Development¶
This page onboards contributors and records how turbohtml is built and maintained.
Getting set up¶
turbohtml uses tox with tox-uv; uv manages the interpreters, so you do not need to install Python versions yourself.
$ git clone https://github.com/tox-dev/turbohtml
$ cd turbohtml
$ git submodule update --init tests/html5lib-tests # conformance data for the test suite
$ uvx --with tox-uv tox r -e 3.14 # build, test, and check coverage
The tests/html5lib-tests submodule holds the conformance suite used by one of the tests. Do not initialize all
submodules indiscriminately: the tools/bench-data submodules reference multi-MiB real documents (pinned upstream
commits, nothing copied into this repository) used only by tox r -e bench; fetch them on demand with git submodule
update --init --depth 1 tools/bench-data/whatwg-html tools/bench-data/war-and-peace.
tox r -e 3.14 builds the extension, runs the test suite, and fails unless both Python and C coverage are 100%
(line and branch).

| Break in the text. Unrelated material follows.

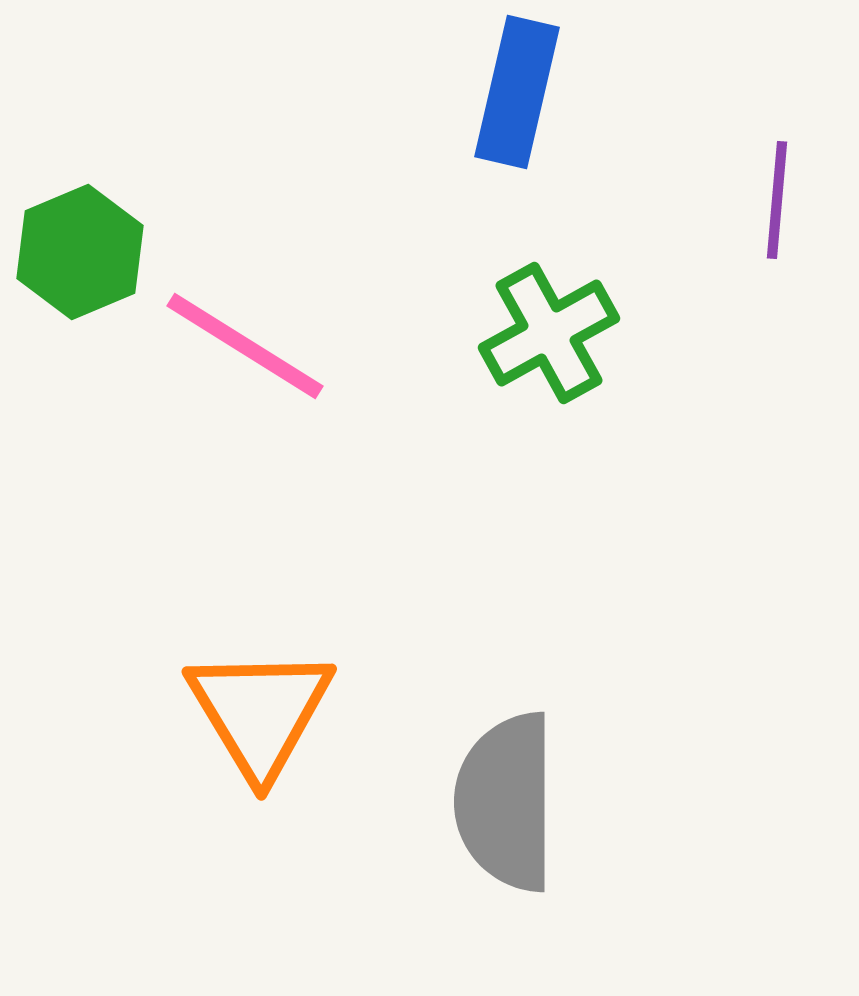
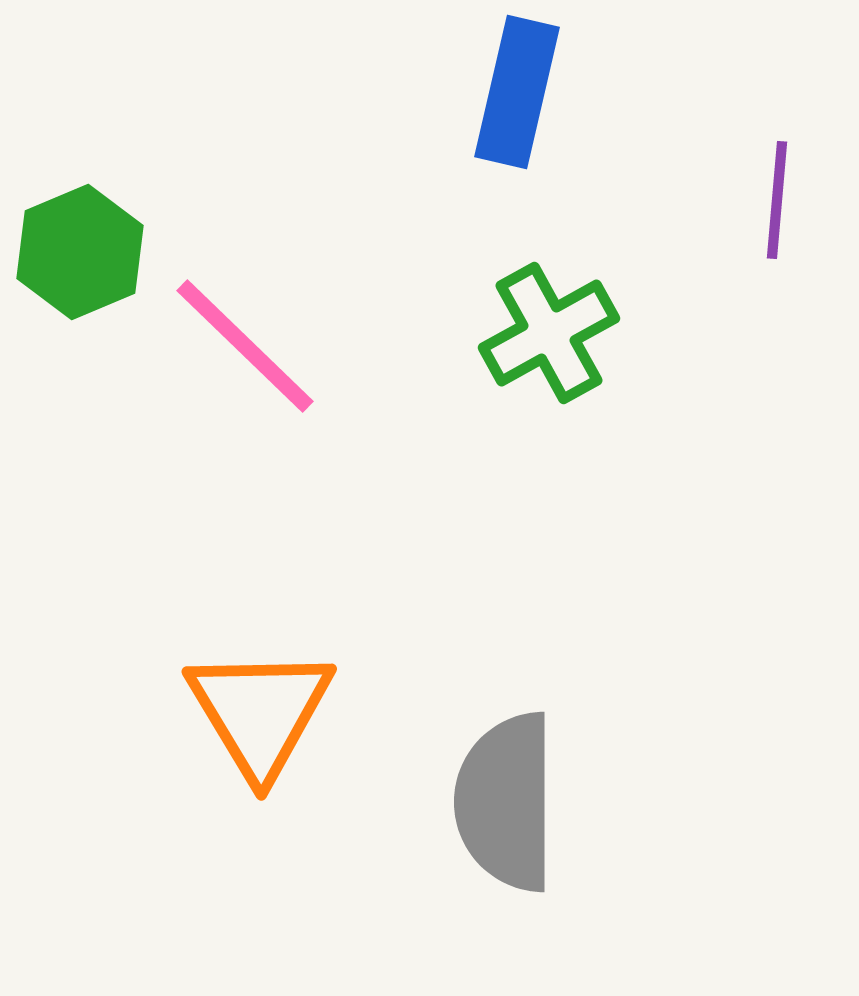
pink line: rotated 12 degrees clockwise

Other environments: type (ty), docs (Sphinx), fix
(pre-commit), pkg_meta (wheel/sdist metadata), bench (pyperf comparison against the standard library), and regen (regenerate the entity
tables).
Project layout¶
src/turbohtml/
__init__.py # public API re-export, typed
_html.pyi # type stub for the C extension
py.typed # PEP 561 marker
turbohtml.h # internal header shared by the C sources
escape.c # html.escape implementation (SIMD / SWAR)

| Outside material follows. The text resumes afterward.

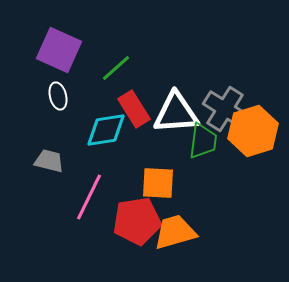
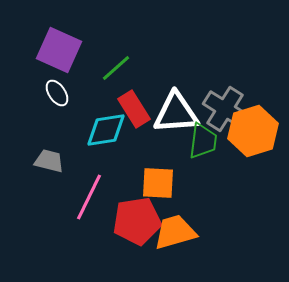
white ellipse: moved 1 px left, 3 px up; rotated 20 degrees counterclockwise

unescape.c # html.unescape implementation (entity tables)
_htmlmodule.c # module definition; wires escape.c + unescape.c
html_entities.h # generated tables (do not edit)
tools/generate_html_entities.py # regenerates html_entities.h
tests/ # pytest suite (escape + unescape)
The three C files compile into a single _html extension. They are split per feature for readability and share only
the entry-point declarations in turbohtml.h.
Architecture decisions¶
A C extension, built with meson-python. Escaping and unescaping are hot paths, so the core is C. meson-python is the build backend because hatchling (used by our pure-Python projects) does not compile C; meson-python is a first-class C backend with built-in coverage support.
No stable ABI (abi3). The fast paths require the non–Limited API buffer macros
PyUnicode_KIND, PyUnicode_DATA, PyUnicode_READ, PyUnicode_WRITE and PyUnicode_New (see the
PyUnicode C API and PEP 393). The Limited API only exposes per-code-point calls (PyUnicode_ReadChar /
PyUnicode_WriteChar) with no access to the underlying buffer, which would remove the SWAR scan that justifies the
package. We therefore ship one wheel per interpreter and let cibuildwheel build the
matrix.
No pure-Python fallback. PEP 399 requires a pure-Python fallback only for standard-library modules. As a third-party package distributing per-interpreter wheels, turbohtml ships only the compiled implementation.
SIMD / SWAR for escape. escape confirms most strings need no escaping, so it classifies one-byte strings sixteen
bytes at a time: on NEON a single low-nibble table lookup plus one comparison matches all five specials at once (each
has a unique low nibble — the PSHUFB trick used by pulldown-cmark), on x86-64 SSE2 compares per special, and elsewhere a
SWAR word applies the bit-twiddling “has-zero” trick. The sizing pass accumulates the growth of all
matches branchlessly, and the writing pass copies clean stretches wholesale, rewriting only the positions a match
bitmask singles out. UCS-2 / UCS-4 strings (see PEP 393 for the representations) are probed for all five special
characters in one SWAR pass over a 64-bit word.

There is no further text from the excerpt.